Thanks for the explanation.  However, in our case it's not really
that the application "would not run" - it would run fine as long
as the user was only doing solid models whose complexity were
compatible with his/her amount of paging space, and would give
a harmless warning if a model turned out to be too complex for
that (and in many cases there will be some work-around for such
resource limitations).
I would assume that many applications where the user interactively
asks for memory-consuming operations, from symbolic maths to
statistical data analysis, would be similar to solid modeling in
this respect.  Pity that this class of apps has been sacrificed
to others who apparently need garbage-collection stuff and appear
to be too lazy to do it:-).  
Another consideration is that many applications will be PORTED from
the huge existing Unix base to AIX; these will NOT expect unreliable,
over-committed malloc()!  For newly developed apps it may be a draw,
but considering potential portings to AIX, I believe the 2 vs 1
choice was inferior.  Pity!

Touching all pages and calling psdanger() on EACH malloc() is
WAY too much overhead, I think.  I believe I will have to rewrite a
malloc()/free()/realloc() package, putting all overhead only on the
sbrk(); it's either that, or have to explain to customers how and why
our solid modeler is so fragile on AIX, while it's solid as a rock
on HP/UX, Ultrix, Sun/Os, SONY/NeWS, and so on and on!

>From a historical perspective (for your information) we had
>a number of `type 2' customers Early on on the RT, and
>that influenced the System V-like behaviour of the RT somewhat.

>It also has something to do with why we, on the RISC System/6000
>still want to allow large virtual memory objects efficiently.

>Basically what we have on the RISC System/6000, is a hybrid attempt
>at allowing both types of customers.
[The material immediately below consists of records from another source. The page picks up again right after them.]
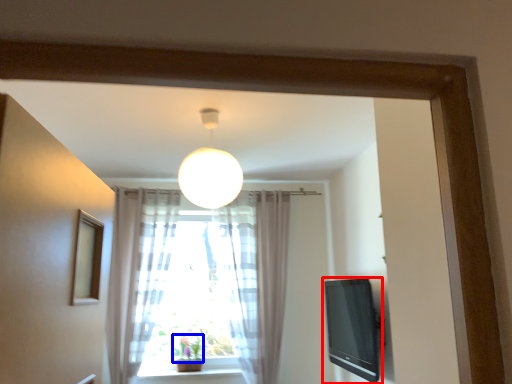 Question: Which object is further to the camera taking this photo, television (highlighted by a red box) or plant (highlighted by a blue box)?

Choices:
 (A) television
 (B) plant

Answer: (B) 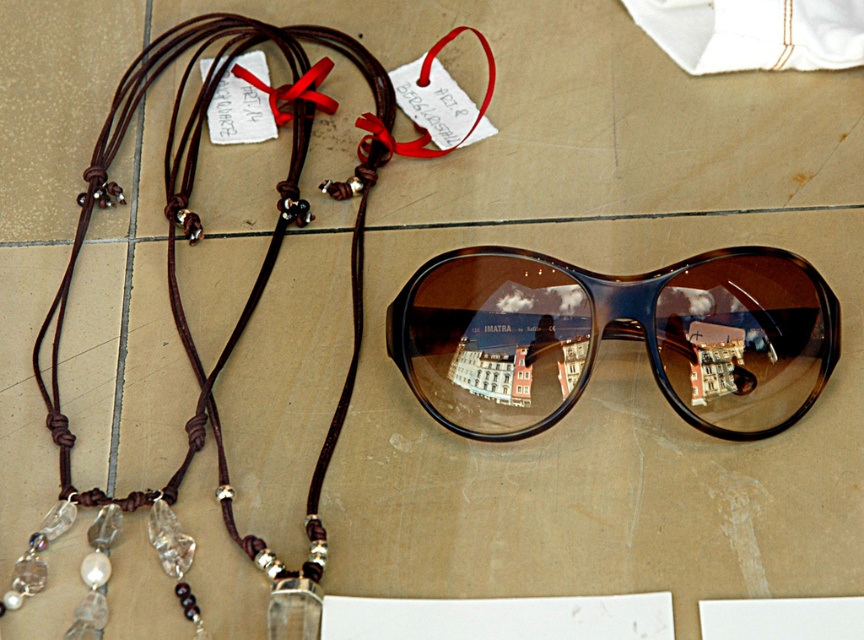 Question: Does brown tortoiseshell sunglasses at center come in front of brown leather necklace at left?

Choices:
 (A) no
 (B) yes

Answer: (A)

Question: Is brown tortoiseshell sunglasses at center to the left of brown leather necklace at left from the viewer's perspective?

Choices:
 (A) yes
 (B) no

Answer: (B)

Question: Which point appears closest to the camera in this image?

Choices:
 (A) (677, 288)
 (B) (49, 314)

Answer: (A)

Question: Is the position of brown tortoiseshell sunglasses at center more distant than that of brown leather necklace at left?

Choices:
 (A) yes
 (B) no

Answer: (A) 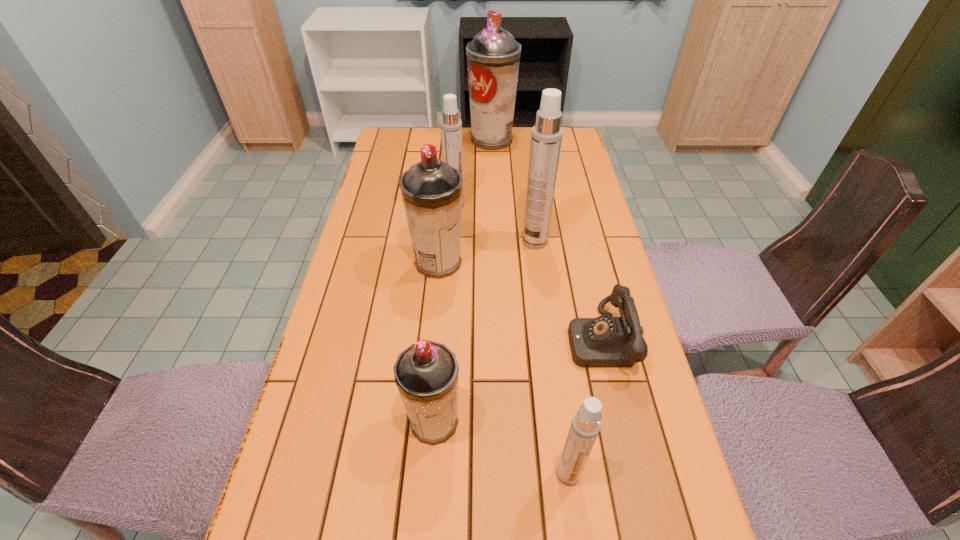 Find the location of a particular element. This screenshot has height=540, width=960. vacant point located between the farthest object and the leftmost white aerosol can is located at coordinates (473, 172).

The image size is (960, 540). I want to click on free space between the farthest aerosol can and the farthest white aerosol can, so click(x=473, y=172).

Locate an element on the screen. The width and height of the screenshot is (960, 540). free space between the telephone and the biggest white aerosol can is located at coordinates (567, 291).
SIGDANGER is a compromise attempt
>to allow them to co-exist. Admittedly, it is not perfect, however,
>no matter what route one goes in, on this issue, we have found
>thorns in the path. We are continuing to investigate the entire
>issue, and welcome any comments.

I hope this input is some use!  If you would just include, say,
a libmalloc.a which does all necessary checks on sbrk(), for
"compatibility with non-overcommitting Unices", it would be nice.
Best, I believe, would be a tunable parameter to force sbrk() to
non-overcommittance on a system-wide basis; I don't really see how
you could make SOME processes overcommit while all defaults to
safe allocation, or viceversa, but if you could, that would
definitely be a jump upwards in quality, to go with others that
AIX has undoubtedly.

Feel free to follow this up either here or by email (but in this
case to staff@cadlab.sublink.org, please - it's not really a
"personal interest" thing, although I'm replying from home - I
can't really afford a RS/6000 machine at home...:-).  And thanks
again for your clear explanation and comments.
-- 
Alex Martelli - (home snailmail:) v. Barontini 27, 40138 Bologna, ITALIA
Email: (work:) staff@cadlab.sublink.org, (home:) alex@am.sublink.org
Phone: (work:) ++39 (51) 371099, (home:) ++39 (51) 250434; 
Fax: ++39 (51) 366964 (work only), Fidonet: 332/401.3 (home only).